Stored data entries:
════════════════════

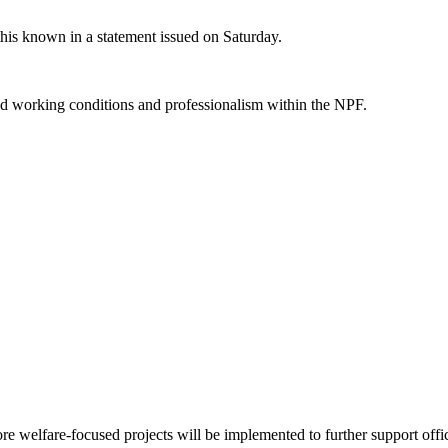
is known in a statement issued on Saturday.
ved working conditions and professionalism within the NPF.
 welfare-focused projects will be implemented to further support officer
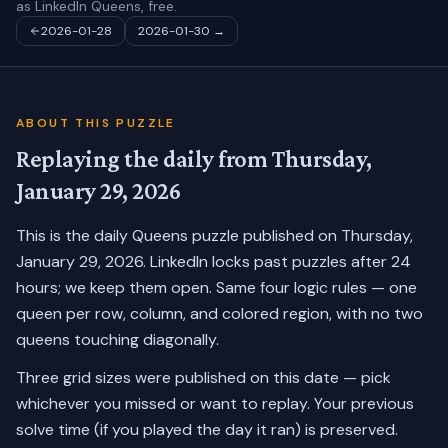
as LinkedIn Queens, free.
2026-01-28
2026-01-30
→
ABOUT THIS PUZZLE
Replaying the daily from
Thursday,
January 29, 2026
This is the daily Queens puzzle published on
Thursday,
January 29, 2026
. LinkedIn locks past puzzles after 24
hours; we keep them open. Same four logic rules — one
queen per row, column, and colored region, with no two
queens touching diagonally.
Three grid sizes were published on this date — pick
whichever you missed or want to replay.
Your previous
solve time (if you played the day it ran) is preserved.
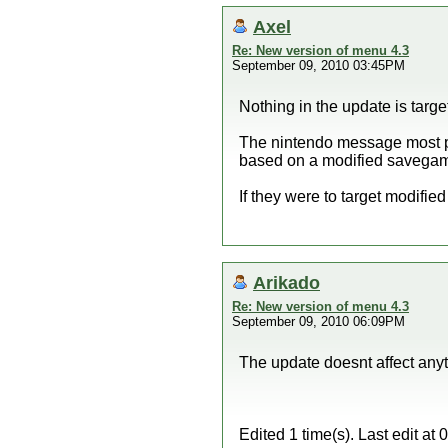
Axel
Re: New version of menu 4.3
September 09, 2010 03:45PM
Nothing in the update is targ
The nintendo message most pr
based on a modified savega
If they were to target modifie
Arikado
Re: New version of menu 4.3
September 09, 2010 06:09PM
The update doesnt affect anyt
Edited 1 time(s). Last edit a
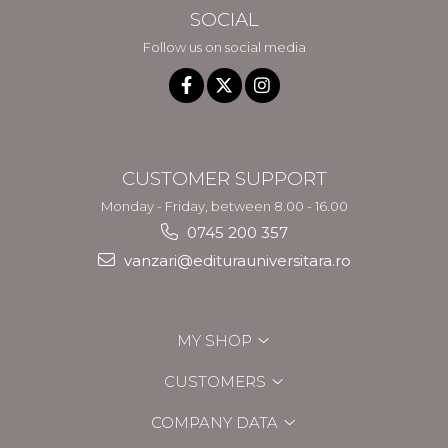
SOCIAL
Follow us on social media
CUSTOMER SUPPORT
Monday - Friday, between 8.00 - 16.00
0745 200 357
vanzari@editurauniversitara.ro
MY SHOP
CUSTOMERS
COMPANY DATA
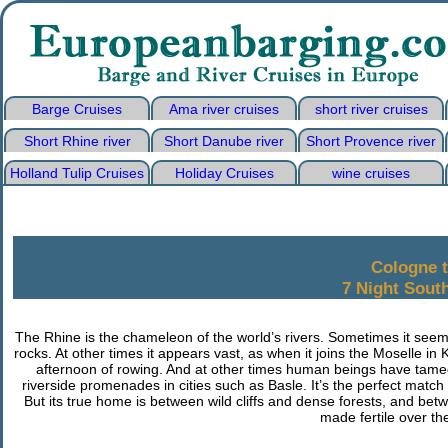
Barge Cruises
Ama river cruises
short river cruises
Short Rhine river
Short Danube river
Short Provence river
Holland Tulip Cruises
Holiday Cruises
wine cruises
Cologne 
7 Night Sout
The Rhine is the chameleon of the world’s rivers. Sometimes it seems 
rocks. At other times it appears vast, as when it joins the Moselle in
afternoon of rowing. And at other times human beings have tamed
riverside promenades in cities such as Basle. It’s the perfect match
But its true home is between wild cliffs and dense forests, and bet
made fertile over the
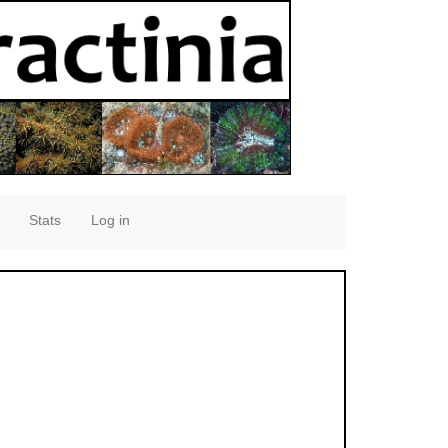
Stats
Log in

════════════════════

Write out every entry above exactly as it stands, minus the pictures.

• _FINISHED EXERCISE_
is known in a statement issued on Saturday.
ved working conditions and professionalism within the NPF.
 welfare-focused projects will be implemented to further support officer
as LinkedIn Queens, free.
2026-01-28
2026-01-30
→
ABOUT THIS PUZZLE
Replaying the daily from
Thursday,
January 29, 2026
This is the daily Queens puzzle published on
Thursday,
January 29, 2026
. LinkedIn locks past puzzles after 24
hours; we keep them open. Same four logic rules — one
queen per row, column, and colored region, with no two
queens touching diagonally.
Three grid sizes were published on this date — pick
whichever you missed or want to replay.
Your previous
solve time (if you played the day it ran) is preserved.
Axel
Re: New version of menu 4.3
September 09, 2010 03:45PM
Nothing in the update is targ
The nintendo message most pr
based on a modified savega
If they were to target modifie
Arikado
Re: New version of menu 4.3
September 09, 2010 06:09PM
The update doesnt affect anyt
Edited 1 time(s). Last edit a
SOCIAL
Follow us on social media
CUSTOMER SUPPORT
Monday - Friday, between 8.00 - 16.00
0745 200 357
vanzari@editurauniversitara.ro
MY SHOP
CUSTOMERS
COMPANY DATA
Barge Cruises
Ama river cruises
short river cruises
Short Rhine river
Short Danube river
Short Provence river
Holland Tulip Cruises
Holiday Cruises
wine cruises
Cologne 
7 Night Sout
The Rhine is the chameleon of the world’s rivers. Sometimes it seems 
rocks. At other times it appears vast, as when it joins the Moselle in
afternoon of rowing. And at other times human beings have tamed
riverside promenades in cities such as Basle. It’s the perfect match
But its true home is between wild cliffs and dense forests, and bet
made fertile over the
Stats
Log in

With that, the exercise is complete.